Jeder macht seins

von Hans-Otto Burschel, veröffentlicht am 07.03.2013
Rechtsgebiete: Familienrecht|3086 Aufrufe

In dem gesetzlichen Güterstand der Zugewinngemeinschaft „macht jeder seins“, d.h., jeder Ehegatte verwaltet sein Vermögen selbständig (§ 1364 BGB) und kann den anderen durch den Abschluss von Verträgen nicht binden.

Ausnahmen

1. („nach unten“):  Bei Geschäften zur Deckung des angemessenen Lebensbedarfs wird jeder der beiden Eheleute verpflichtet und berechtigt (§ 1357 BGB)

2. („nach oben“):  Bei Verfügungen über das Vermögen als Ganzes bedarf es der Einwilligung des anderen Ehegatten (§ 1365 BGB). Ohne Zustimmung ist das Geschäft nichtig. Dies gilt auch, wenn das Geschäft nicht auf die Übertragung des gesamten Vermögens als solches gerichtet ist, sondern auch, wenn ein einzelner Vermögensgegenstand veräußert wird, der im Wesentlichen das ganze Vermögen des Veräußerers darstellt, und wenn der Vertragspartner dies weiß oder zumindest die Verhältnisse kennt, aus denen sich dies ergibt. Eine Verfügung über das Vermögen im Ganzen kann dann vorliegen, wenn der Ehegatte - bei kleineren Vermögen - mit einem oder mehreren Einzelgegenständen mehr als 85 % seines Vermögens überträgt.

In dem vom BGH jüngst entschiedenen Fall (BGH v. 16.01.2013 XII ZR 141/10) hatte die Ehefrau im Frühjahr 2009 das Eigentum an einem Haus zur Hälfte an ihren (vorehelichen) Sohn ohne Zustimmung des Ehemannes veräußert. Im Januar 2002 übertrug sie die andere Hälfte und weitere Grundstücke an den Sohn und eine weitere voreheliche Tochter. Damit war ihr Vermögen aufgebraucht.

An dem Untergeschoss des Hauses bewilligten die Kinder ihrer Mutter ein dingliches Wohnrecht.

Der Ehemann verlangt von der Tochter Zustimmung zur Grundbuchberichtigung.

Seine Klage blieb erfolglos.

Nach Auffassung des BGH ist das im Gegenzug erhaltene Wohnrecht zu berücksichtigen.

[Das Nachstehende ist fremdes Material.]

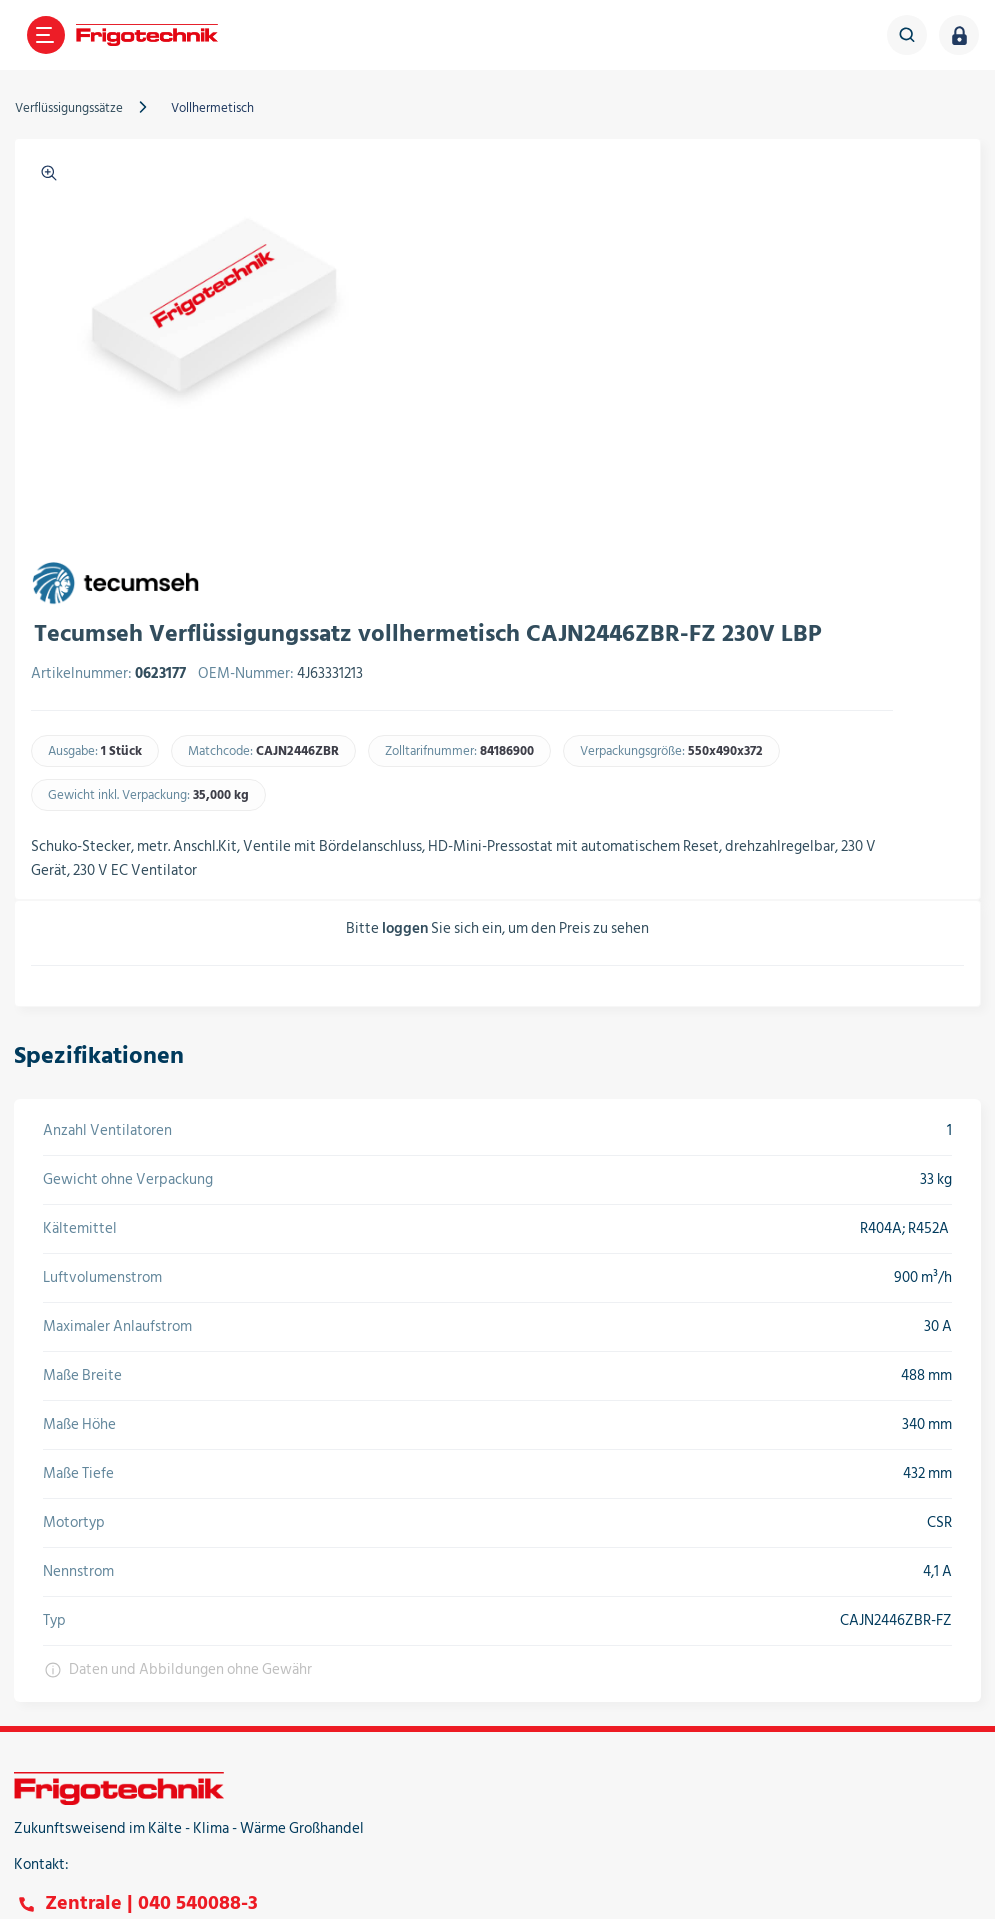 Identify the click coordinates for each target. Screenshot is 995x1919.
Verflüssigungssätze (80, 108)
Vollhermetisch (223, 108) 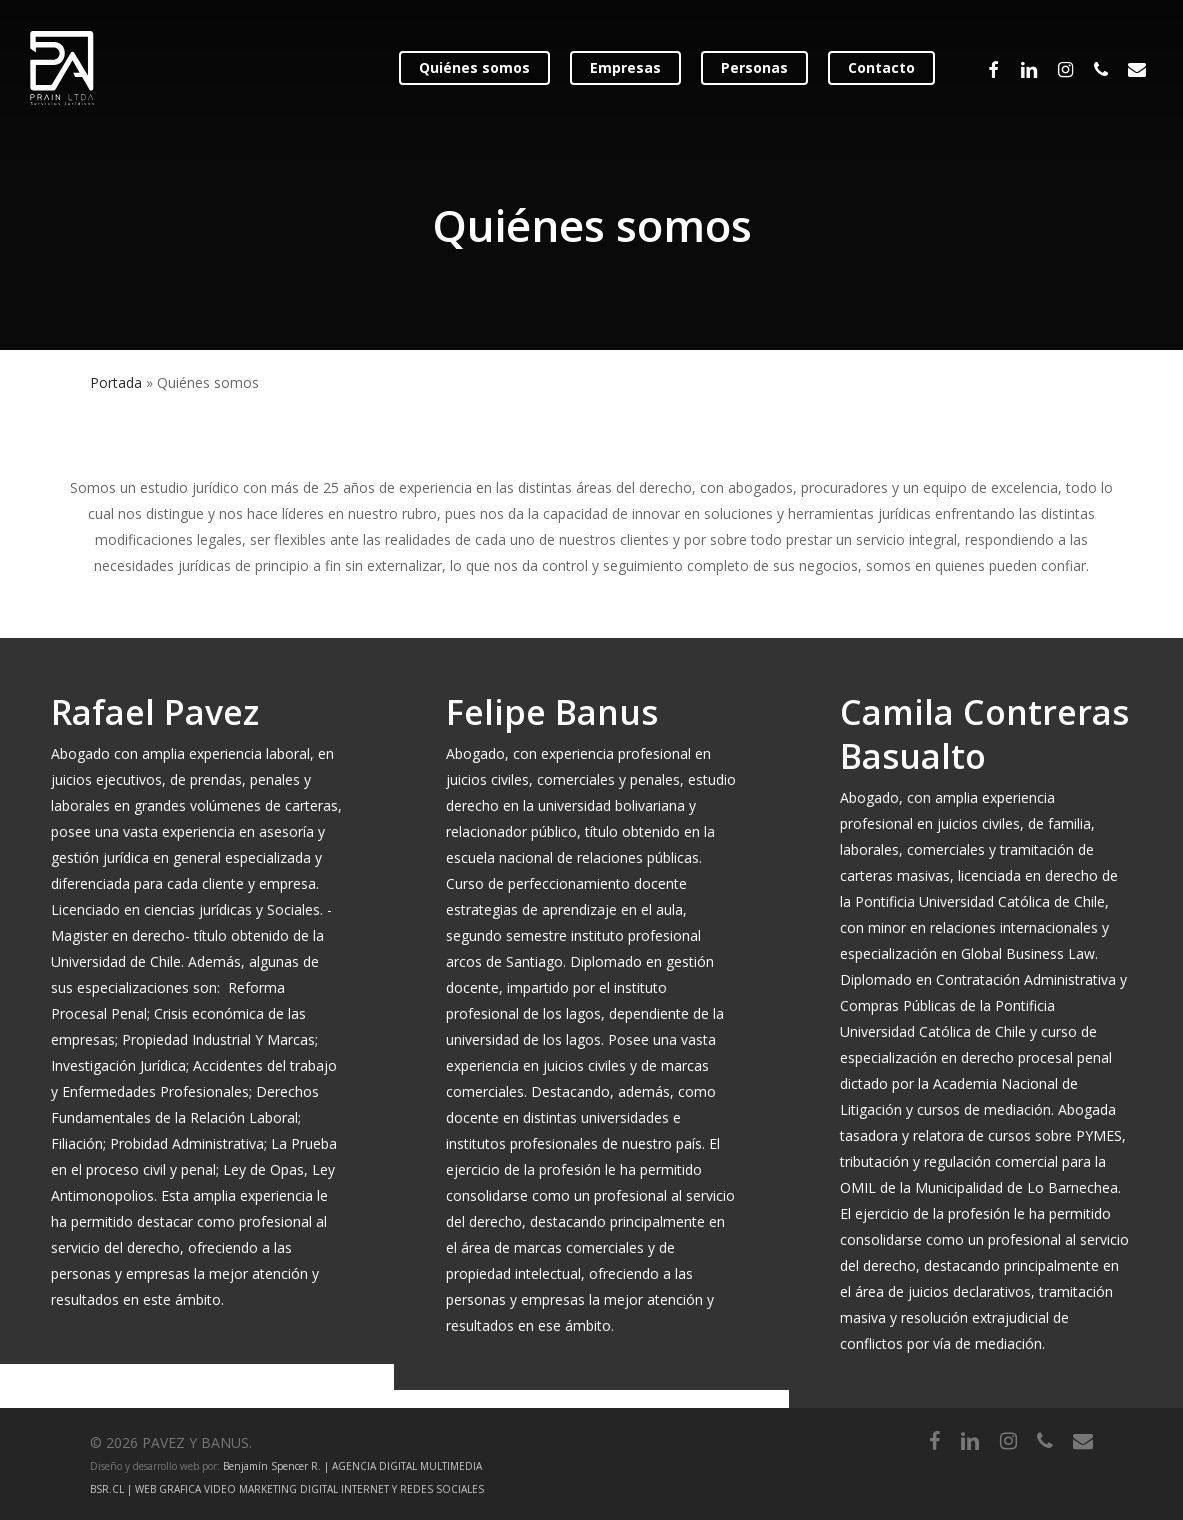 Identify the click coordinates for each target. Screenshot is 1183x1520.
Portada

Für die Beurteilung, ob eine Verfügung im Wesentlichen das ganze Vermögen des Ehegatten erfasst, ist die Vermögenslage vor und nach der Verfügung zu betrachten.

Während sich vor der Übertragung eines Grundstücks regelmäßig der - um valutierende Belastungen - verringerte Wert des Grundstücks im Vermögen des Ehegatten befand, besteht sein Vermögen nach der Übertragung (allein) in dem dinglichen Wohnungsrecht.


Der Berücksichtigung des Wohnungsrechts steht nicht entgegen, dass dessen Bestellung eine von der Eigentumsübertragung getrennte Verfügung ist. Jedenfalls wenn die zur Eigentumsübertragung und zur Bestellung des Wohnungsrechts erforderlichen Willenserklärungen - wie im vorliegenden Fall - in einem einheitlichen Vertrag abgegeben werden und miteinander stehen und fallen, hat der Veräußerer den mit dem (Haus-)Grundstück verbundenen Wert bei der gebotenen wirtschaftlichen Betrachtungsweise nicht vollständig aus der Hand gegeben. Dem veräußernden Ehegatten bleibt vielmehr ein Teil des Wertes des zuvor in seinem Eigentum stehenden Grundstücks durch das Wohnungsrecht weiterhin erhalten. Das Wohnungsrecht stellt  - ungeachtet seiner Bezeichnung im Vertrag - jedenfalls wirtschaftlich betrachtet keine Gegenleistung für die Eigentumsübertragung dar, die bei der Anwendung von § 1365 BGB unberücksichtigt bliebe. Es verkörpert vielmehr einen dem Verfügenden in anderer rechtlicher Form verbleibenden Teil des mit dem Hausgrundstück verbundenen Vermögenswertes. Daher kann es auch nicht darauf ankommen, ob das Grundstück vor der Übertragung  oder erst im Übertragungsvertrag mit einem dinglichen Recht belastet wird. Schließlich kann in dem Fall, dass der übertragende Ehegatte sich ein Wohnungsrecht vorbehält, nichts grundsätzlich anderes gelten, als wenn ihm ein Wohnungsrecht an einem anderen als dem übertragenen Grundstück zusteht, was zweifelsfrei als Bestandteil des verbleibenden Vermögens zu berücksichtigen wäre.